Chinese telecoms giant Huawei has launched a legal challenge to a decision by US regulators to classify it as a national security threat.
It comes after the US Federal Communications Commission put curbs on rural mobile providers using an $8.5bn (£6.5bn) government fund to buy Huawei equipment.
The firm said evidence that it was a threat to security “does not exist”.
The move is the latest in a series of challenges between Huawei and the US.
The company has asked the US Court of Appeal to overturn the decision.
Speaking at a news conference at Huawei’s headquarters in Shenzhen, the company’s chief legal officer, Song Liuping, said: “The US government has never presented real evidence to show that Huawei is a national security threat. That’s because this evidence does not exist.”

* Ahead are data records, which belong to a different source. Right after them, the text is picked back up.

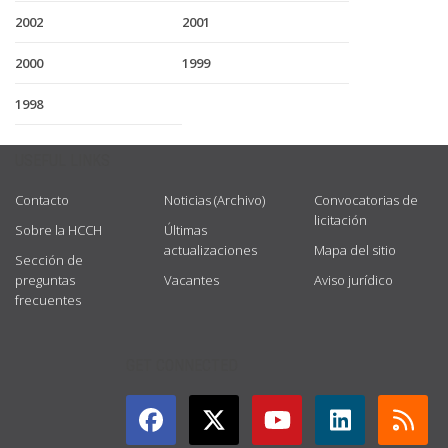
2002
2001
2000
1999
1998
USEFUL LINKS
Contacto
Noticias (Archivo)
Convocatorias de
licitación
Sobre la HCCH
Últimas
actualizaciones
Mapa del sitio
Sección de
preguntas
Vacantes
Aviso jurídico
frecuentes
GET CONNECTED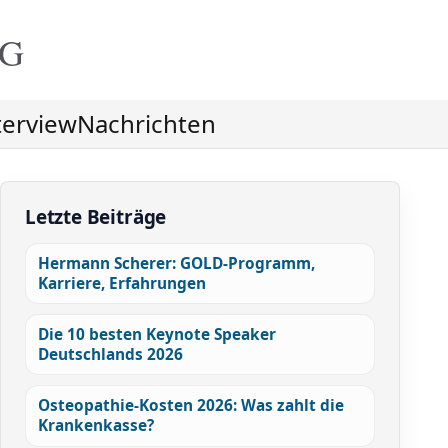
NG
terview
Nachrichten
Letzte Beiträge
Hermann Scherer: GOLD-Programm,
Karriere, Erfahrungen
Die 10 besten Keynote Speaker
Deutschlands 2026
Osteopathie-Kosten 2026: Was zahlt die
Krankenkasse?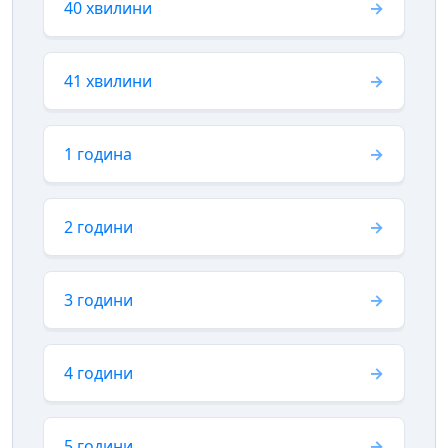
40 хвилини
41 хвилини
1 година
2 години
3 години
4 години
5 години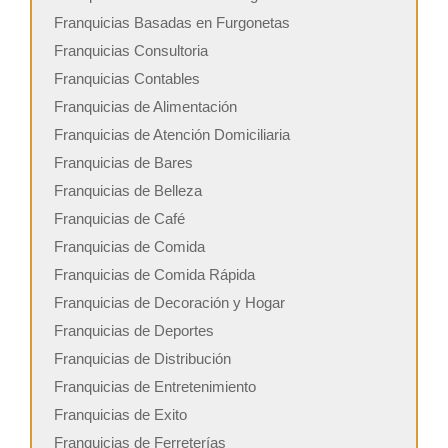
Franquicias Basadas en Furgonetas
Franquicias Consultoria
Franquicias Contables
Franquicias de Alimentación
Franquicias de Atención Domiciliaria
Franquicias de Bares
Franquicias de Belleza
Franquicias de Café
Franquicias de Comida
Franquicias de Comida Rápida
Franquicias de Decoración y Hogar
Franquicias de Deportes
Franquicias de Distribución
Franquicias de Entretenimiento
Franquicias de Exito
Franquicias de Ferreterías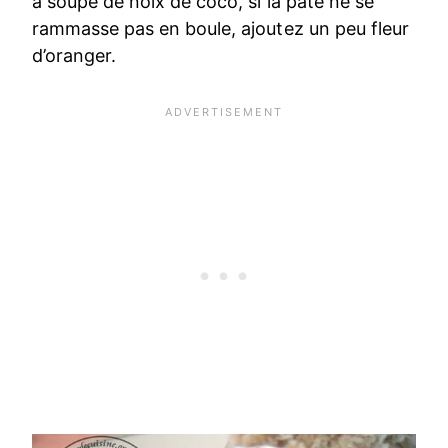
a soupe de noix de coco, si la pate ne se
rammasse pas en boule, ajoutez un peu fleur
d’oranger.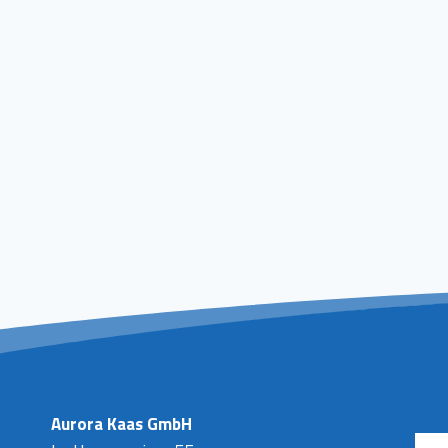
Aurora Kaas GmbH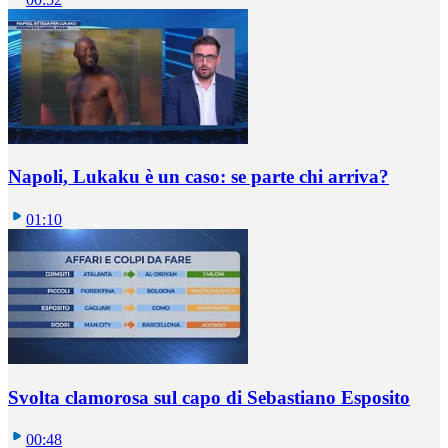
Napoli, Lukaku è un caso: se parte chi arriva?
01:10
Svolta clamorosa sul capo di Sebastiano Esposito
00:48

This is the second legal challenge this year by the company as it fights back against the Trump administration’s policies.
Huawei launched similar legal action in May, challenging a decision to ban US government agencies from buying its equipment.
The company has been drawn into the disputes against the backdrop of the bitter trade war between the world’s two biggest economies.
It has a leading role in manufacturing and selling key technology for next-generation 5G telecoms infrastructure.
Meanwhile, Washington has been pressuring other nations to not allow Huawei to build their critical 5G telecoms infrastructure.
At the Nato summit in the UK on Wednesday, UK Prime Minister Boris Johnson said the decision on whether to allow Huawei a role in building Britain’s 5G networks would be based on ensuring continued co-operation with the US over intelligence sharing.
“On Huawei and 5G, I don’t want this country to be unnecessarily hostile to investment from overseas,” Mr Johnson said.
“On the other hand, we cannot prejudice our vital national security. Nor can we prejudice our ability to co-operate with other vital… security partners – and that will be the key criteria that informs our decision about Huawei.”